You may be familiar with typhoid fever as the disease that terrorized America in the 19th and 20th centuries. The story of Typhoid Mary, an asymptomatic cook who unknowingly spread the disease to 50 people in New York City, became infamous, but we often dismiss this cautionary tale as outdated. Meanwhile, typhoid fever continues to be a major health concern in many regions of the world.
But what is typhoid fever? To put it simply, it is a bacterial infection caused by Salmonella typhi. Ingesting food and water contaminated by the bacterium develop high fever and diarrhea that evolve into delirium and death, if left untreated. Antibiotics are effective at eliminating the bacterium, and hygienic practices and water clarification help prevent the spread of the disease.
But with the rising problems of access to clean water in many areas of the world and antibiotic resistance make it a bigger threat than you’d think. In fact, almost 6,000 cases of typhoid fever are recorded every year in the US. 75% of American typhoid patients got the vaccine overseas. So, if you’re planning on traveling abroad to a high-risk area, a typhoid vaccination is highly recommended.
What do you know about leprosy? Most people are vaguely familiar with the practice of isolating those afflicted by leprosy on islands or other remote areas. And make no mistake, leprosy colonies are not only a Medieval practice. The infamous Kalaupapa leprosy colony in Hawaii is home to a group of people who were exiled there in the 1960s even today.

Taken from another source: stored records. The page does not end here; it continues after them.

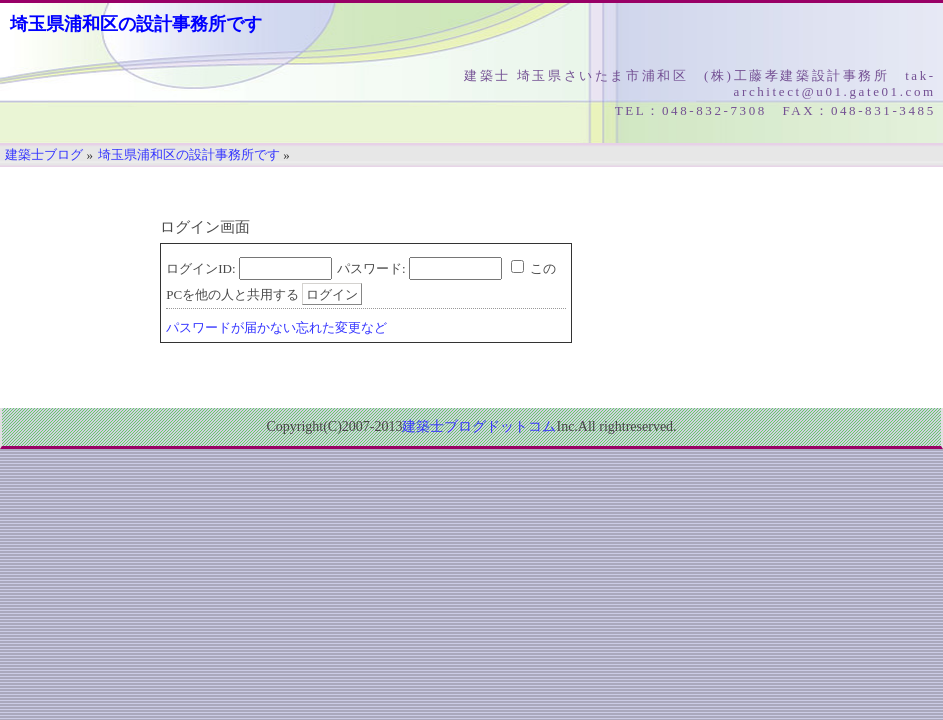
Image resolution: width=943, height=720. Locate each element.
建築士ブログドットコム (479, 426)
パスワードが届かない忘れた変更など (276, 327)
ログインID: (200, 268)
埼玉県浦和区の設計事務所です (136, 24)
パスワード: (371, 268)
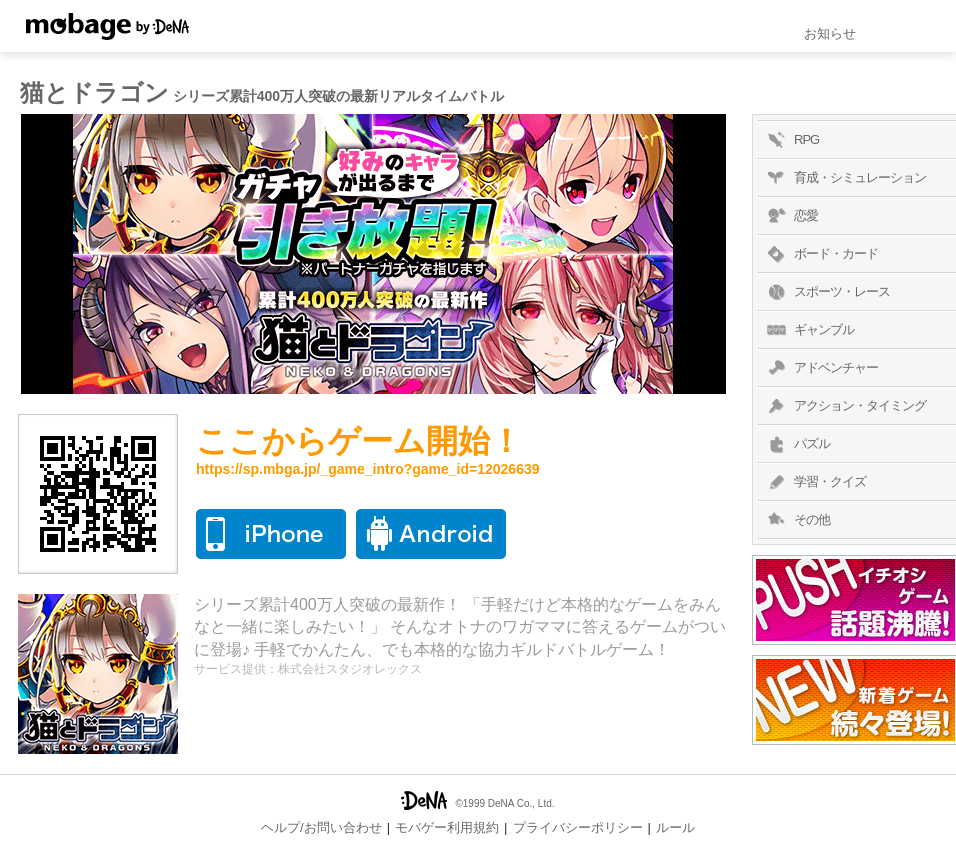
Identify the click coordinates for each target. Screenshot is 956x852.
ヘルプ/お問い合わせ (321, 827)
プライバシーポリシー (578, 827)
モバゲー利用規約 (447, 827)
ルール (675, 827)
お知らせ (830, 33)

As for the disease itself, it’s also alive and kicking, despite global attempts at eradicating the disease.
In the US, 100-200 new cases of leprosy are diagnosed every year and thousands of people suffering from the disease live in the US. But you wouldn’t know that because it was renamed as Hansen’s disease due to the negative social connotation.

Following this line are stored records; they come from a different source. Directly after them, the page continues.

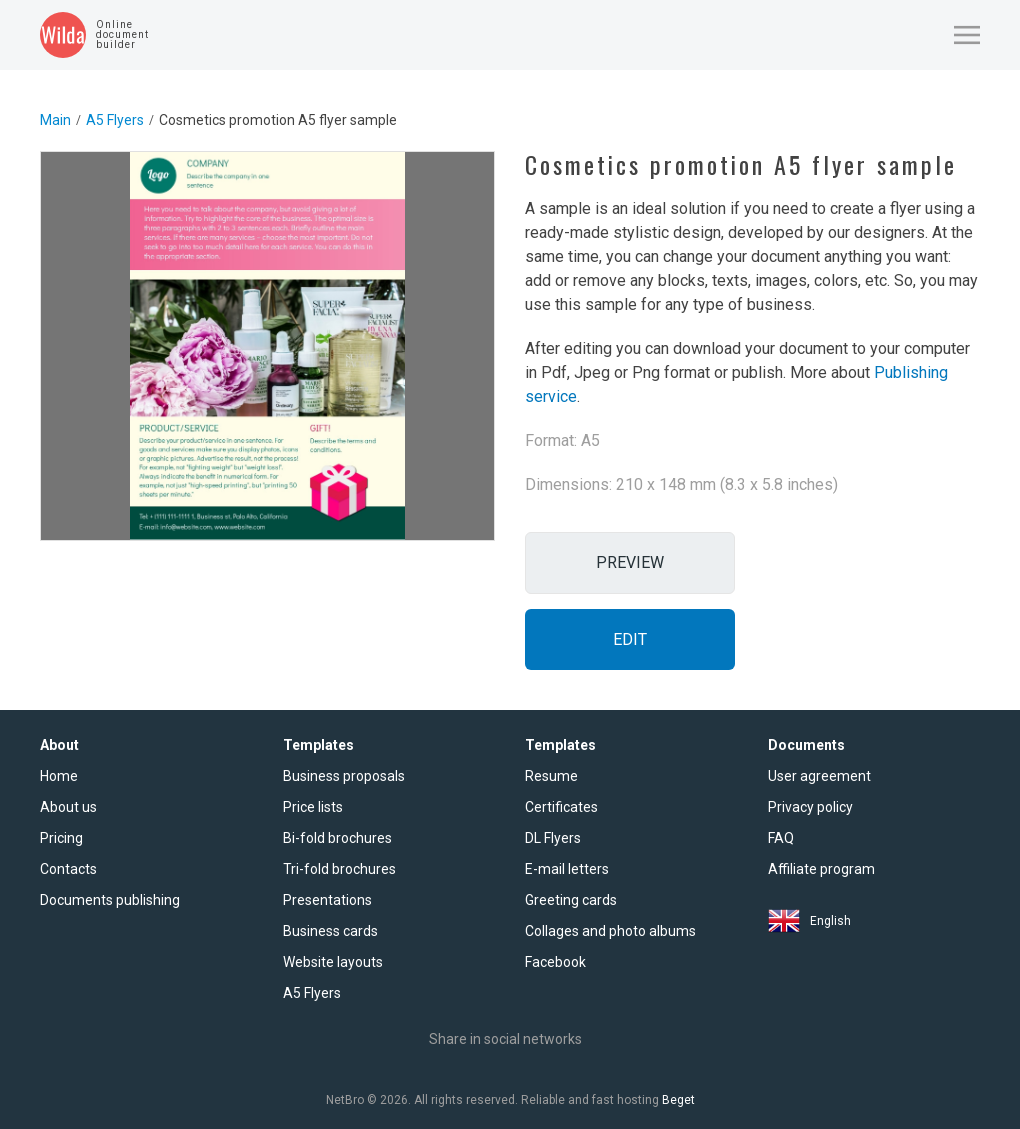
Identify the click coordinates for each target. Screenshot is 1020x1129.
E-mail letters (567, 869)
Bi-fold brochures (337, 838)
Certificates (561, 807)
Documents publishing (110, 900)
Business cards (330, 931)
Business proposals (344, 776)
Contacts (68, 869)
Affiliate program (821, 869)
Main (55, 120)
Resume (551, 776)
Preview (630, 562)
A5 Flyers (115, 120)
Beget (678, 1100)
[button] (967, 35)
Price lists (313, 807)
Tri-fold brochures (339, 869)
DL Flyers (553, 838)
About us (68, 807)
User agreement (819, 776)
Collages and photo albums (610, 931)
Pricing (61, 838)
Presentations (327, 900)
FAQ (781, 838)
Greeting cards (571, 900)
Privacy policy (810, 807)
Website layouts (333, 962)
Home (59, 776)
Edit (630, 639)
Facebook (555, 962)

Leprosy is a mycobacterial infection caused by M. leprae and M. lepromatosis that damages the nervous system, the skin, the respiratory system. It often attacks the eyes and the nose, and it can be badly disfiguring. Untreated, Hansen’s disease results in irreversible nerve damage, limb paralysis, and blindness. Luckily, the ailment responds well to treatment and renders those affected by it not contagious. Helpful fact: you could get leprosy from armadillos, which carry the disease.
Some of the most famous historical figures had this disease: Henry VIII, Oscar Wilde, Vincent van Gogh, Christopher Columbus, Abraham Lincoln, and Leo Tolstoy are just a few names on that list. Even though antibiotic treatment dramatically reduced its spread all around the world, the creepy STD is actually on the rise.
Data from the World Health Organization suggests that 6.3 million new cases of syphilis are recorded annually. The symptoms of this infection caused by the Treponema pallidum bacterium vary from person to person, which makes it difficult to diagnose. In some people, symptoms only appear 90 days after exposure and could be hardly noticeable: a painless rash in the mouth or the nether regions, fever, and fatigue.
These symptoms can worsen fast and result in paralysis and organ damage. Alternatively, they stay dormant for decades, but in that time, the person will be able to transmit the disease to others. Early diagnosis, treatment, and STD awareness are the best methods of fighting this disease.